But short-term trips weren't enough. After a few weeks or months back in the U.S., Martha longed to return to Africa to live. It was where, she believed, she could most be of service — a value that was ingrained in her while at USF.

“USF always taught about social justice, about service. That really made an impression on me and probably influenced me more than anything else,” Ryan says.

Then, unexpectedly, she found a community in crisis right in her own backyard.

While volunteering at a homeless shelter in San Francisco in 1988, Ryan came face-to-face with a dire, unmet need.

“There were homeless, expectant moms, women battling addiction and abuse, and they weren’t getting any prenatal care,” Martha says. “Things got worse and worse. There were homeless mothers with young kids too. It was crazy. I’d go around and tell public health officials. They’d say, ‘That’s terrible.’ But no one did anything.”

Turn your life around

Ryan had a vision — a program that would empower these women.

“Pregnancy is a wonderful window of opportunity for a mother to turn her life around. I wanted to invest in these women and their ability to change their lives,” she says.

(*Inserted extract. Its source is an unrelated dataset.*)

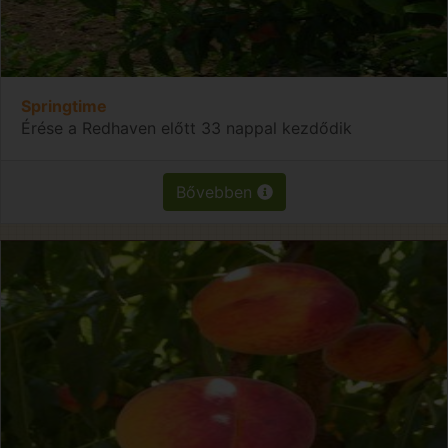
Springtime
Érése a Redhaven előtt 33 nappal kezdődik
Bővebben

And so Ryan took a grant-writing class and, to her surprise, won $52,000 in seed money. She used it to start the Homeless Prenatal Program (HPP) with three part-time staff and no office. They served 72 women the first year.

More than 25 years later, the nonprofit family resource center has grown beyond what Ryan ever imagined. Its 80 staff members serve 4,000 San Franciscans annually. Over 3,500 babies have been born with HPP’s support, 90 percent at healthy, normal weight.

Break the cycle of poverty

But for Ryan, who received an honorary degree from USF in 2013, those numbers only tell half of the story. HPP has grown into a comprehensive family resource agency, offering housing assistance, parenting support, financial and technology literacy, and community health worker training — all aimed at empowering expectant and new mothers to break the cycle of poverty.

At that, too, Ryan and HPP have succeeded. More than half of her staff are former clients, shaping the programs in which they once participated. Former clients have also gone on to become homeowners and earn college degrees.

“Once people have opportunities and believe in themselves, they’re incredibly resilient. Nothing stops them,” Ryan says.